Given records =>
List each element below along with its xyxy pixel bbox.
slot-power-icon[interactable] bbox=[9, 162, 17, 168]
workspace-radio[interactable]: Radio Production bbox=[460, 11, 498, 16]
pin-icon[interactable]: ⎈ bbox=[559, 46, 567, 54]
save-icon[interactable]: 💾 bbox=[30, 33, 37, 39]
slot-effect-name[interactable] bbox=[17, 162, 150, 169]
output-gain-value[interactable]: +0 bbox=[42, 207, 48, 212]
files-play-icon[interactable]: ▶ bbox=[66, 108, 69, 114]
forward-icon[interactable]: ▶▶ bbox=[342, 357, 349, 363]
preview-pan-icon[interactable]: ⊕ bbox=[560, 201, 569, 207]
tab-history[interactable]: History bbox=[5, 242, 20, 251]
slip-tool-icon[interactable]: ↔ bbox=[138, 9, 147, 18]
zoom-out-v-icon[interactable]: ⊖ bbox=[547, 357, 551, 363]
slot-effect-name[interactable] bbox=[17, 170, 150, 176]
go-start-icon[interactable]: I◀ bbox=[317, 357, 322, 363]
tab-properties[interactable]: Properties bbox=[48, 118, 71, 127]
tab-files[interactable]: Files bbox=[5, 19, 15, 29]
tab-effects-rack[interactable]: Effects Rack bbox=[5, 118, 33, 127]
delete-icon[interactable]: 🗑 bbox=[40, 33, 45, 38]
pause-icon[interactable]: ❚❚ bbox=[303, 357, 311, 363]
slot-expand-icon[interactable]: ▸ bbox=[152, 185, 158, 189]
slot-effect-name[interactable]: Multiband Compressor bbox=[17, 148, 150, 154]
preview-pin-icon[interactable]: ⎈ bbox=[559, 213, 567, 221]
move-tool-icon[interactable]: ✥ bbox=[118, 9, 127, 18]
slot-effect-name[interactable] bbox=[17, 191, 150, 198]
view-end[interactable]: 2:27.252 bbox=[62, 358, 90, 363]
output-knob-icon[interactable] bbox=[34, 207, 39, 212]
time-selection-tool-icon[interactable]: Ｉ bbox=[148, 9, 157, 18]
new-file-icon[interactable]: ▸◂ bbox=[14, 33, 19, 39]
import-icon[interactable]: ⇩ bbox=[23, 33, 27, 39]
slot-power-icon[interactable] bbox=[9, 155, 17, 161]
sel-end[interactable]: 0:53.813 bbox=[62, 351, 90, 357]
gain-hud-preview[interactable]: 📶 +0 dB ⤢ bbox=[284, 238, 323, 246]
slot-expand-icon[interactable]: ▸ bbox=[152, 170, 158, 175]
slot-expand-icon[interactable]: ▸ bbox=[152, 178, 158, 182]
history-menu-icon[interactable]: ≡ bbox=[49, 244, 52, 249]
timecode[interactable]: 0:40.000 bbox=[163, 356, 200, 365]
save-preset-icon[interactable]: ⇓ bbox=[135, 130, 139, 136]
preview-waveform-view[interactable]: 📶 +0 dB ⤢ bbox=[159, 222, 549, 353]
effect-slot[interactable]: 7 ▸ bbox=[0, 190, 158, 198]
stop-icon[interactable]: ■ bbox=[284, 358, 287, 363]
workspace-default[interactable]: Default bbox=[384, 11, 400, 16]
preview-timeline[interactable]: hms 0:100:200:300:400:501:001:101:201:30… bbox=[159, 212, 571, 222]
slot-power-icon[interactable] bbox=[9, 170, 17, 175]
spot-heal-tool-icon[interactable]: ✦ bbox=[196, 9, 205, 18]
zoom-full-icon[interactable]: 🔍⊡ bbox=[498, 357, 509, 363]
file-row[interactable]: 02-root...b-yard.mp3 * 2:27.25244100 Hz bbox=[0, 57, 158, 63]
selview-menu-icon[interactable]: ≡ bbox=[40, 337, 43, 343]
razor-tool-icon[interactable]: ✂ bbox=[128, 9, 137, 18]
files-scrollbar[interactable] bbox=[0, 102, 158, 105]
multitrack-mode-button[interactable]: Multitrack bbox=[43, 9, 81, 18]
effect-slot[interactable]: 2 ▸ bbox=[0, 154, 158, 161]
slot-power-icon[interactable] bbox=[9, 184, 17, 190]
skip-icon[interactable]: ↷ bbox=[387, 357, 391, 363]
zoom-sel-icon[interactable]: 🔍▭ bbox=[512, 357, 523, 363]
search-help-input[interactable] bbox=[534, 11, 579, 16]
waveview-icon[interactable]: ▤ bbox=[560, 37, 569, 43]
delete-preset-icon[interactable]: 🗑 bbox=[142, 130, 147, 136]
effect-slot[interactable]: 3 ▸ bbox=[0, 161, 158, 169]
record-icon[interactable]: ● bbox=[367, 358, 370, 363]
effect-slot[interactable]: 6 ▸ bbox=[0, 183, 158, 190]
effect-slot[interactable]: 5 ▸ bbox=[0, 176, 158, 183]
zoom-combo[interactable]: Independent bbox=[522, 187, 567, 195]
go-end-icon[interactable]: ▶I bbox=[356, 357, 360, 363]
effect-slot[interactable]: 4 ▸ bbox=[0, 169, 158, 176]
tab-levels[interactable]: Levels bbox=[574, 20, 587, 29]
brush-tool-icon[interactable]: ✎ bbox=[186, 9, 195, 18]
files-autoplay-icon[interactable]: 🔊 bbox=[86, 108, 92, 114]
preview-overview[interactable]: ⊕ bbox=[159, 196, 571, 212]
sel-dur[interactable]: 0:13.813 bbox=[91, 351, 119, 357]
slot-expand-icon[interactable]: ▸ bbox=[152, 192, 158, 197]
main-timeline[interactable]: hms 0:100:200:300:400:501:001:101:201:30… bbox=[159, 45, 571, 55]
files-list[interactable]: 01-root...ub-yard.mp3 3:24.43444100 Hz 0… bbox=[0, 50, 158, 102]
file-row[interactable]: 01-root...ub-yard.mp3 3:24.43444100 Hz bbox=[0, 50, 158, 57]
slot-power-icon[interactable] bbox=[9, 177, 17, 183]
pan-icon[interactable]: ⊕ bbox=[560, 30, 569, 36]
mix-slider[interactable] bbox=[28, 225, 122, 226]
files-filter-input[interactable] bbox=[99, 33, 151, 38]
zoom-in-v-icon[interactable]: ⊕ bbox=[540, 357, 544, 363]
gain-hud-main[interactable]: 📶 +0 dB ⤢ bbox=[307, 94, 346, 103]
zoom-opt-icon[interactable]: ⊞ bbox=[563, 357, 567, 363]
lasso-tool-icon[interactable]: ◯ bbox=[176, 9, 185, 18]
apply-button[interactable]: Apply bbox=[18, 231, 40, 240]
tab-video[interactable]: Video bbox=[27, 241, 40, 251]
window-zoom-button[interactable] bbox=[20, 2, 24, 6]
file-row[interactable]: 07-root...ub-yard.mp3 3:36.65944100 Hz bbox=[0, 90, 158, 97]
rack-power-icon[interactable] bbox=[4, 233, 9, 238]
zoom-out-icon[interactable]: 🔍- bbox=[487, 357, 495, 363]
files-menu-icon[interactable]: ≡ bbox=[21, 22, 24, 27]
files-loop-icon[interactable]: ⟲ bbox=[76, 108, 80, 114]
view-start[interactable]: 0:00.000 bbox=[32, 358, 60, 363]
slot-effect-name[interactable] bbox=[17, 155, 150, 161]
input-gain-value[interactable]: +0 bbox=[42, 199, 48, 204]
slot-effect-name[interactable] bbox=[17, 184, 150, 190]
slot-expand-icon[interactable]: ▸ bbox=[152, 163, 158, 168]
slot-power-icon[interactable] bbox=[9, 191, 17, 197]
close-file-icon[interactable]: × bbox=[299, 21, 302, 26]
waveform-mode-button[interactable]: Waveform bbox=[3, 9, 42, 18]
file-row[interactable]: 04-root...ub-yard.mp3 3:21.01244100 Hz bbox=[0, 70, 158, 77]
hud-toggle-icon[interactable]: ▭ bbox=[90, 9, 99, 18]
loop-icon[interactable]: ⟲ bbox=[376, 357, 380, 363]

Task brief =>
Filter the entries above down to the lines containing the word "timeline".

Answer to this exercise =>
preview-timeline[interactable]: hms 0:100:200:300:400:501:001:101:201:30… bbox=[159, 212, 571, 222]
main-timeline[interactable]: hms 0:100:200:300:400:501:001:101:201:30… bbox=[159, 45, 571, 55]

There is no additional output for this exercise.